A friend alerted me to this article on the Livestrong website. While, the site does have some useful and accurate information, this article on weight loss vitamins is not. It suggests the following vitamins are useful for weight loss: B vitamins, choline, calcium, and chromium. Sorry to say it, but if taking vitamin supplements promoted weight loss then there wouldn’t be so many people struggling to lose weight.
B vitamins play an important role in energy metabolism. This does not mean that they increase energy expenditure and promote weight loss. The need for B vitamins may increase with high levels of exercise; however, most of us get plenty of B vitamins from our diets. The B vitamins are water soluble which means that there’s not a great risk of toxicity from taking supplements but it also means you’re just going to pee out any excess. Unless your diet is inadequate or you’re an alcoholic, there’s no reason to take a B vitamin supplement. There is no evidence that supplementation with B vitamins will promote weight loss.
Our bodies produce choline. However, it appears that we do need some dietary sources as well. Most people consume more choline than we need (RDA is 550 mg for adult men and 450 for adult women, and we generally consume 700 – 1000 mg a day). Choline is associated with learning, memory, and muscle control, not weight loss. The upper level for choline is 3.5 grams per day based on low blood pressure and a fishy body odour. High doses can result in vomiting, salivation, sweating, and negative GI tract effects. As choline is widely available in foods, and there is risk associated with excessive intake I would advise against taking a supplement without consulting with your doctor or dietitian.
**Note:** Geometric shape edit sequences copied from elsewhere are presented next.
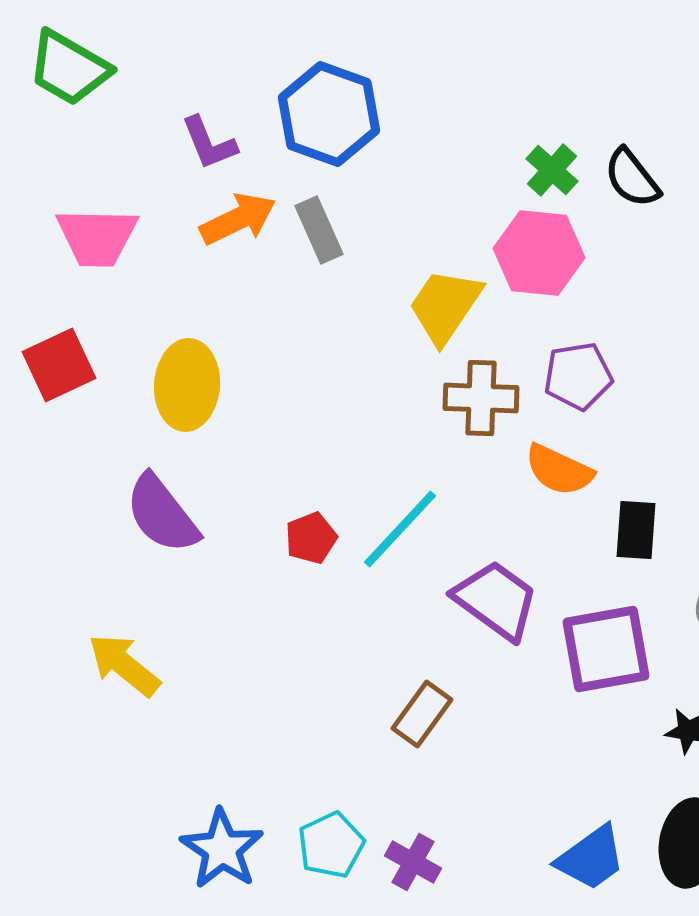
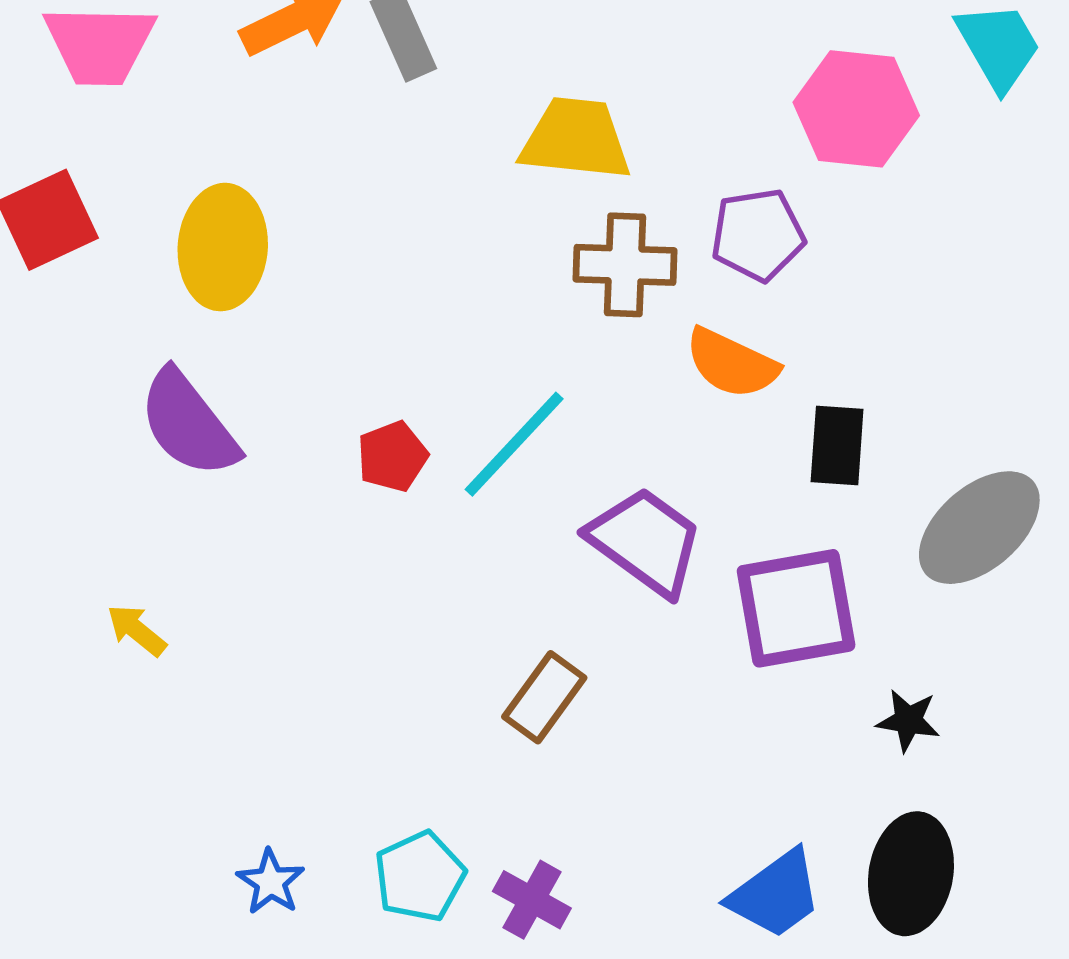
pink hexagon: (539, 253) -> (856, 109), moved
yellow trapezoid: (445, 306) -> (576, 139), turned 62
yellow arrow: (124, 665) -> (137, 630), size x0.6
blue star: (222, 849) -> (271, 882), size x0.6

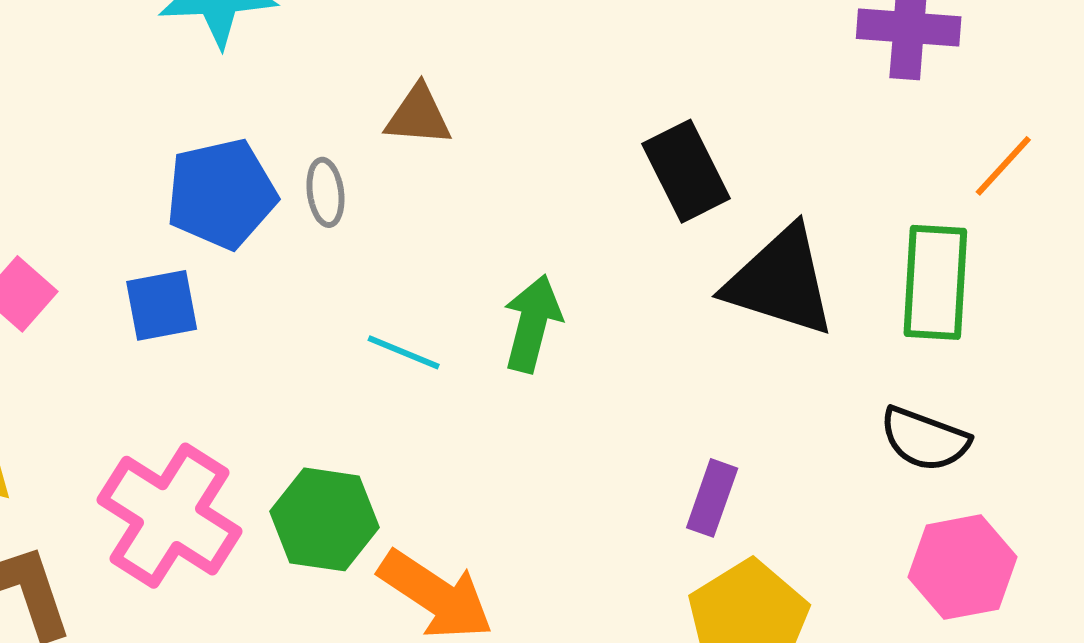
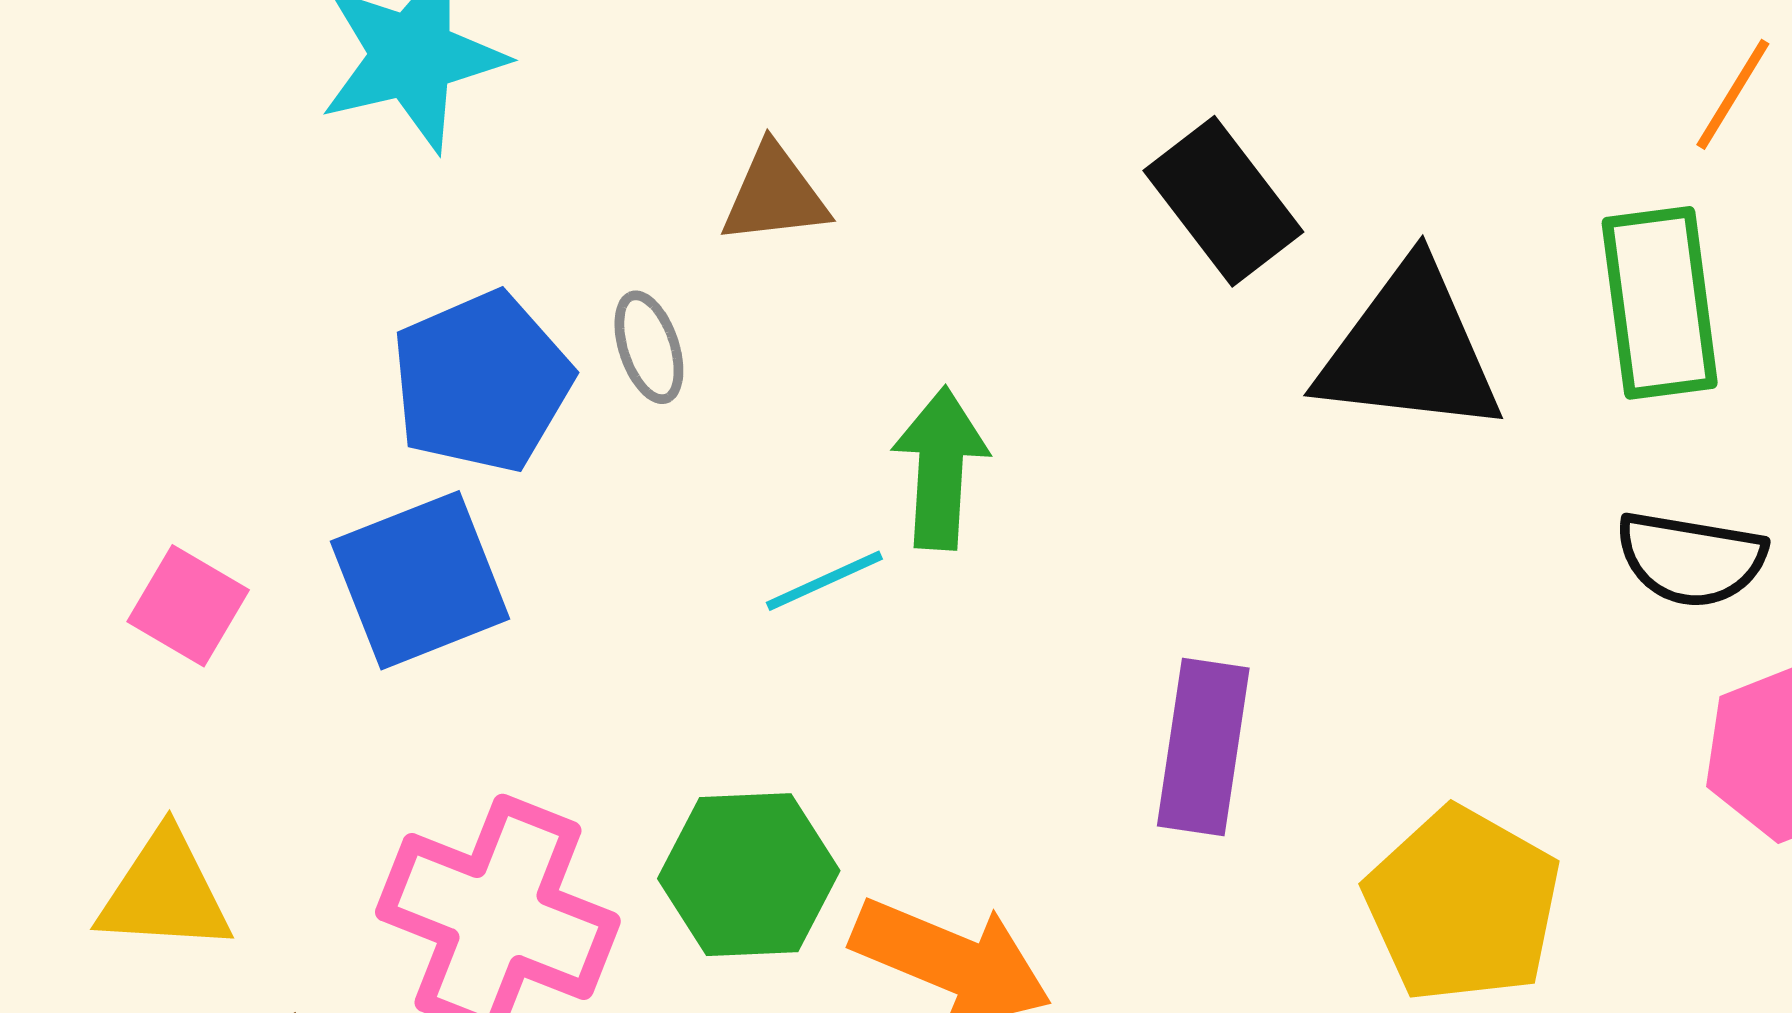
blue square: (162, 305) -> (420, 580), size x1.4
green arrow: (532, 323) -> (940, 468), moved
cyan line: (404, 352) -> (824, 581), turned -36
purple rectangle: (712, 498) -> (1203, 747), moved, size x1.4

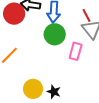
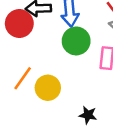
yellow circle: (33, 89) -> (48, 88), moved

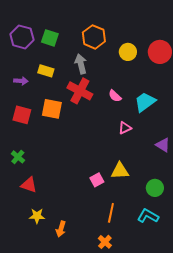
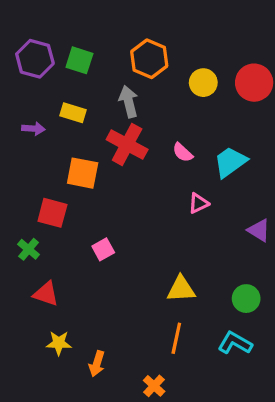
red square: (22, 115) -> (52, 213), moved
yellow triangle: (120, 171) -> (181, 289), moved
pink square: (97, 180) -> (103, 249), moved
orange cross: (105, 242) -> (154, 386), moved

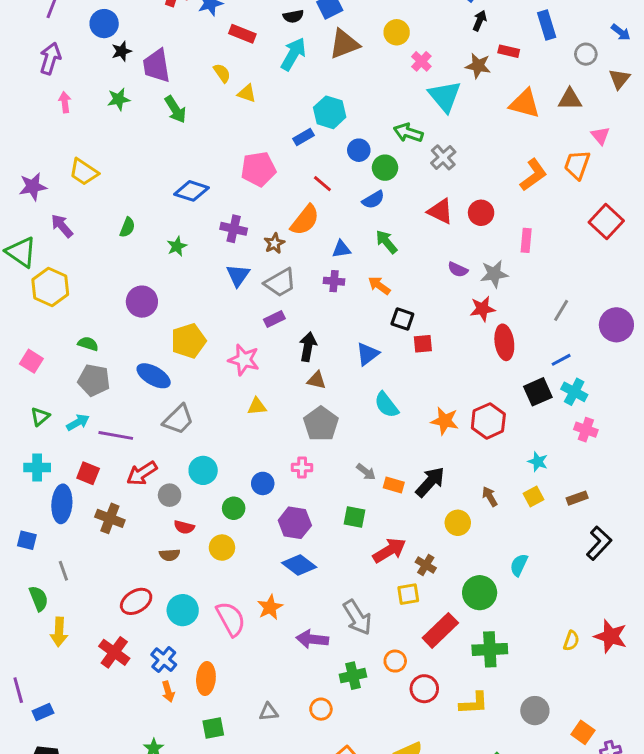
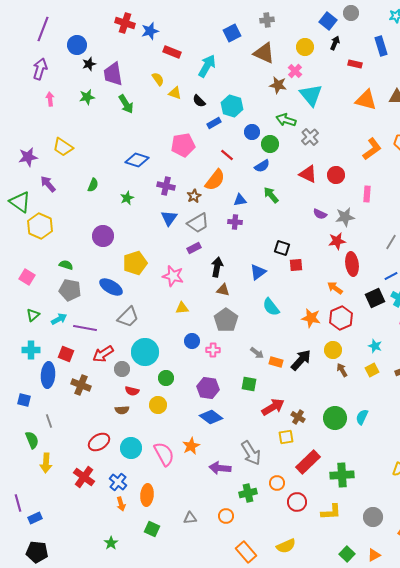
black semicircle: (293, 16) -> (199, 101), moved, turned 56
yellow circle: (397, 32) -> (305, 47), moved
brown triangle: (344, 44) -> (264, 53), moved, turned 45
brown star: (478, 66) -> (278, 85), moved
orange arrow: (379, 286) -> (335, 288), moved
cyan circle: (203, 470) -> (145, 352), size x1.4
blue circle: (263, 483) -> (192, 341), moved
yellow circle: (458, 523) -> (333, 350), moved
green circle: (480, 593) -> (335, 418), moved
green square: (213, 728) -> (152, 529), turned 35

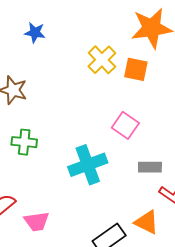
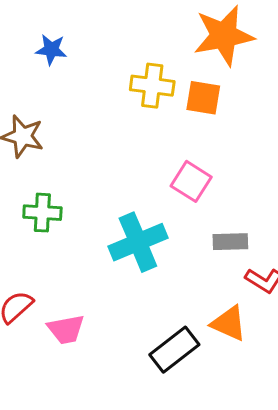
yellow cross: (102, 60) -> (152, 86), turned -36

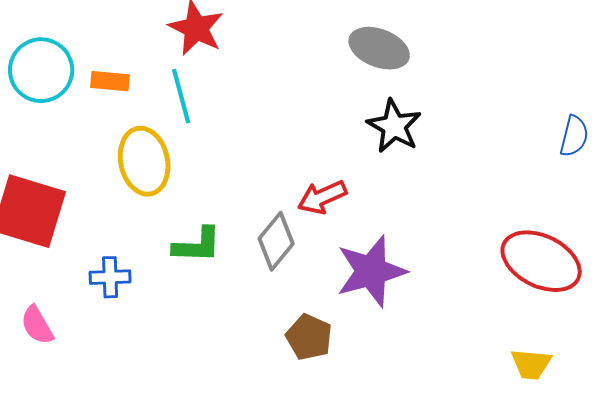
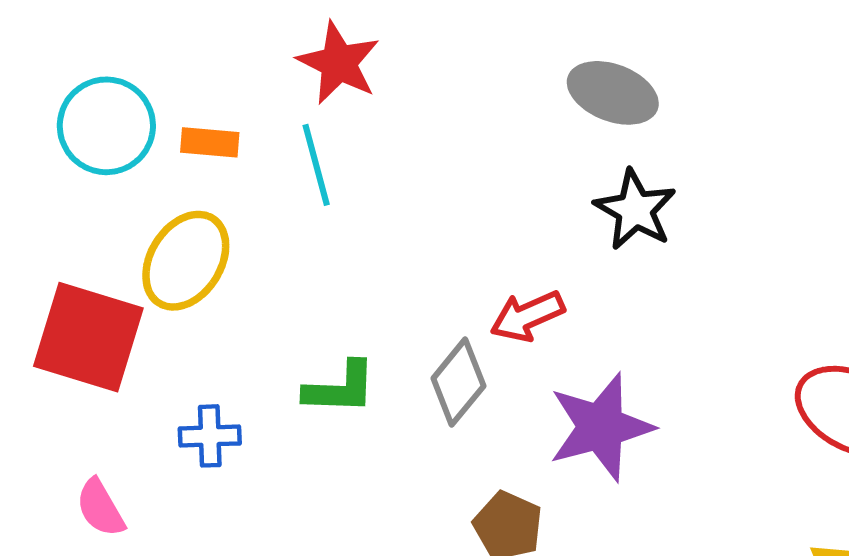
yellow ellipse: (144, 161) -> (186, 261), moved, turned 44

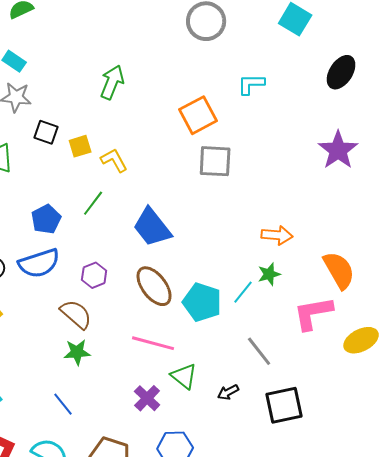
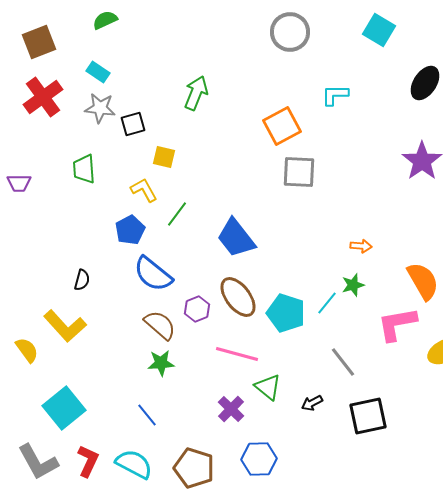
black square: (46, 132) -> (133, 124), moved, turned -35
yellow square: (80, 146) -> (164, 157), turned 30
yellow L-shape: (114, 160) -> (144, 190), moved
orange arrow: (277, 235) -> (361, 246), size x0.7
blue semicircle: (39, 263) -> (153, 274), moved, turned 57
purple hexagon: (94, 275) -> (197, 309), moved

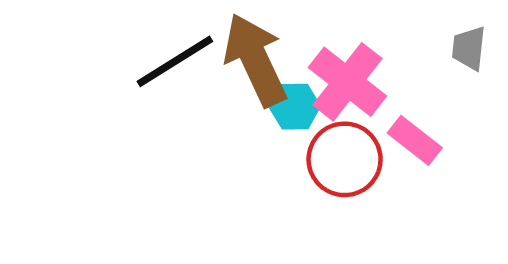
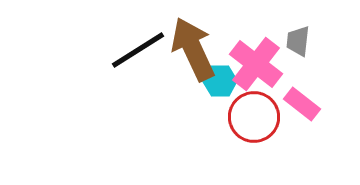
gray trapezoid: (469, 48) -> (298, 41), moved

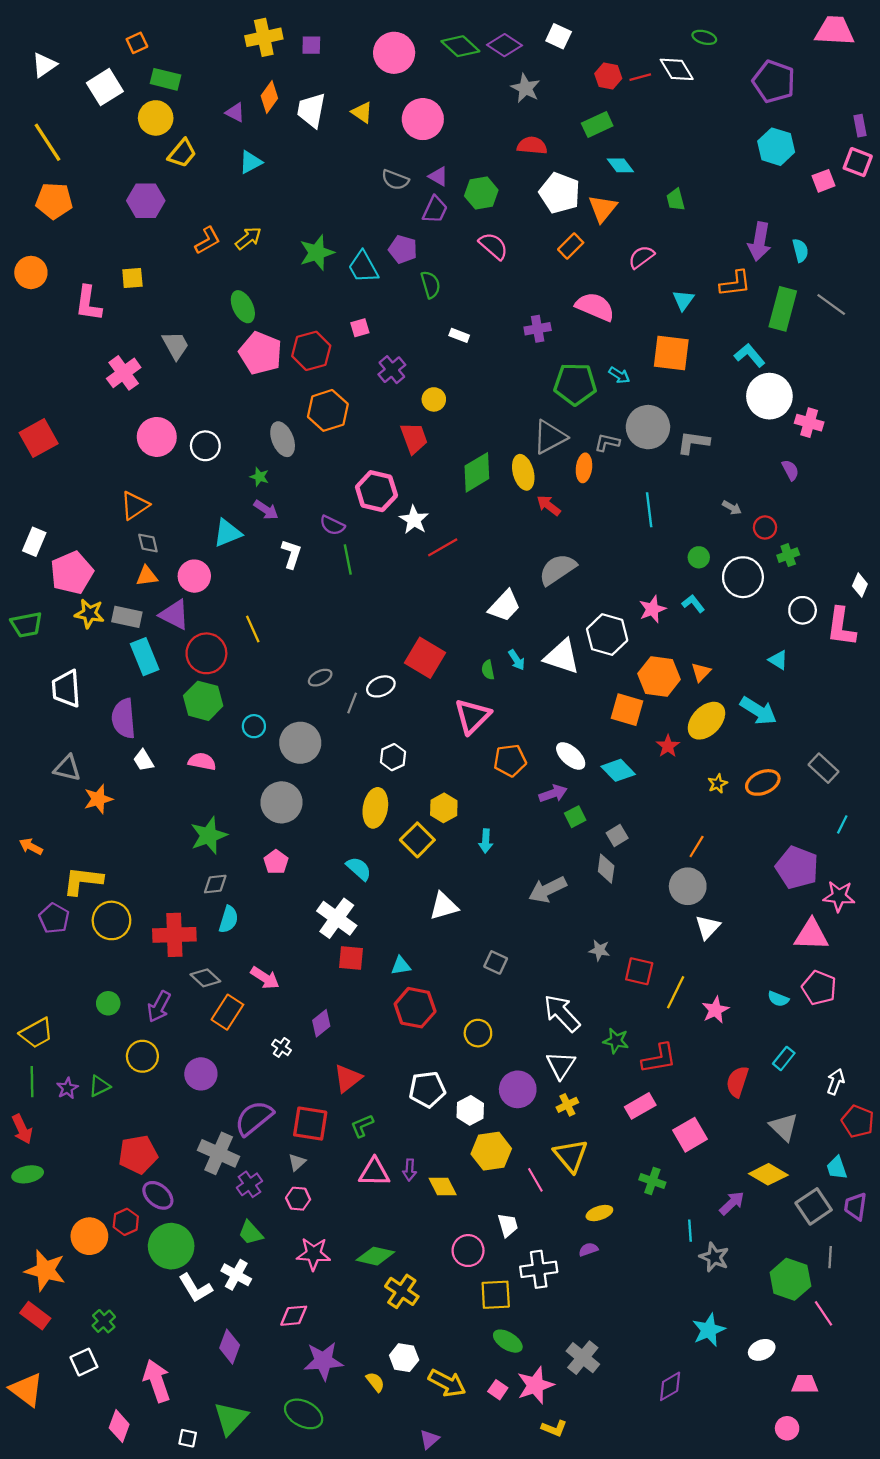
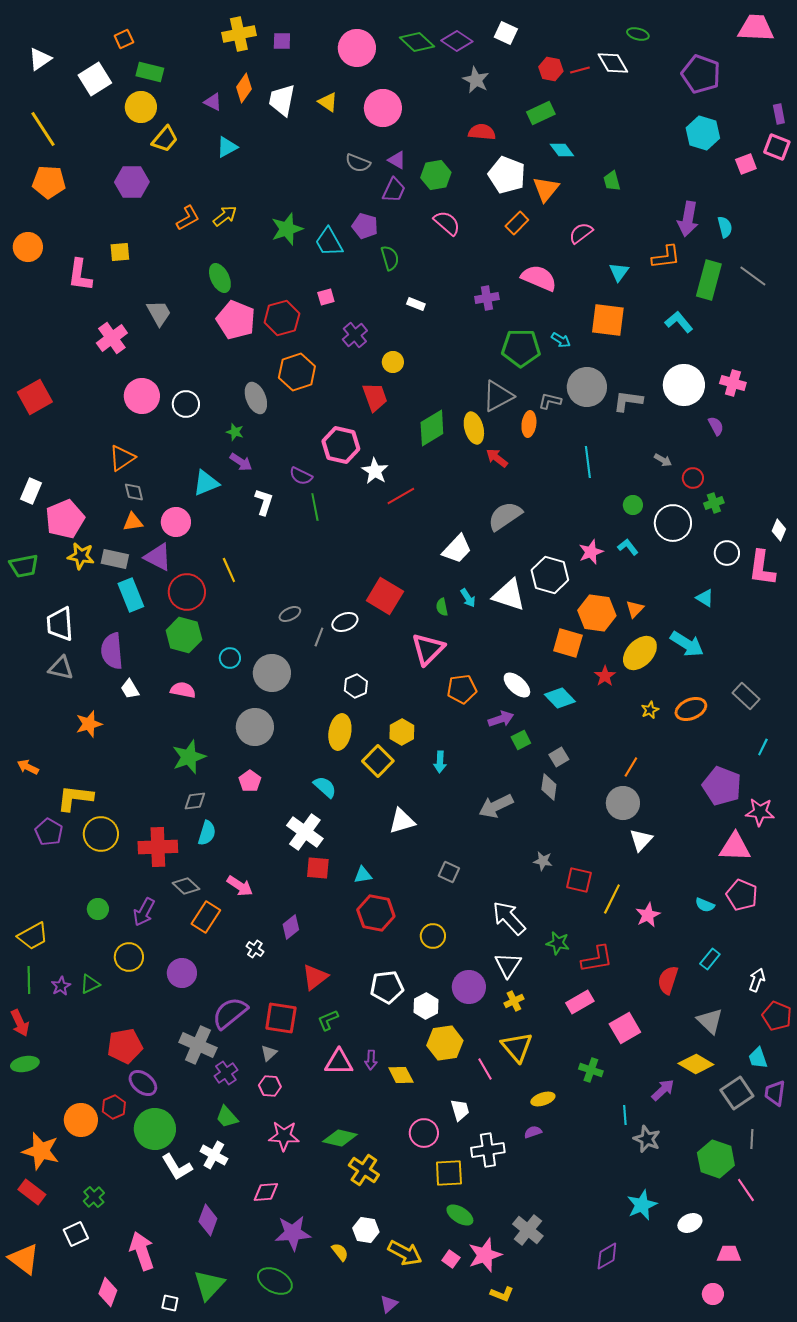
white circle: (769, 396) -> (684, 385), moved
gray triangle: (67, 768) -> (61, 668), moved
Calcium is important for bone and tooth growth and strength as well as muscle contractions and other cell functions. Many of us don’t get enough calcium in our diets. However, there is no reason to believe that consuming a calcium supplement will cause weight loss. You may want to consider taking a supplement if you’re not obtaining enough calcium-containing foods, although it would be better to aim to consume more calcium-rich foods like canned fish, leafy green vegetables, tofu, milk or fortified milk alternatives, cherries, and beans, etc.
Less is known about chromium than the other vitamins and minerals mentioned in the article. Most of us consume enough chromium in our diets. Chromium deficiency can lead to impaired glucose tolerance which increases the risk of type 2 diabetes. There is little information about chromium in foods. The most reliable dietary sources are: meats, whole-grains, egg yolks, mushrooms, broccoli, nuts, legumes, and beer. The most common form of chromium in supplements differs from the form found in foods and can lead to the production of harmful free radicals. Definitely doesn’t sound like a supplement I would want to take.
If you want to lose weight you’re going to need to make changes to your diet. Supplements are not the answer.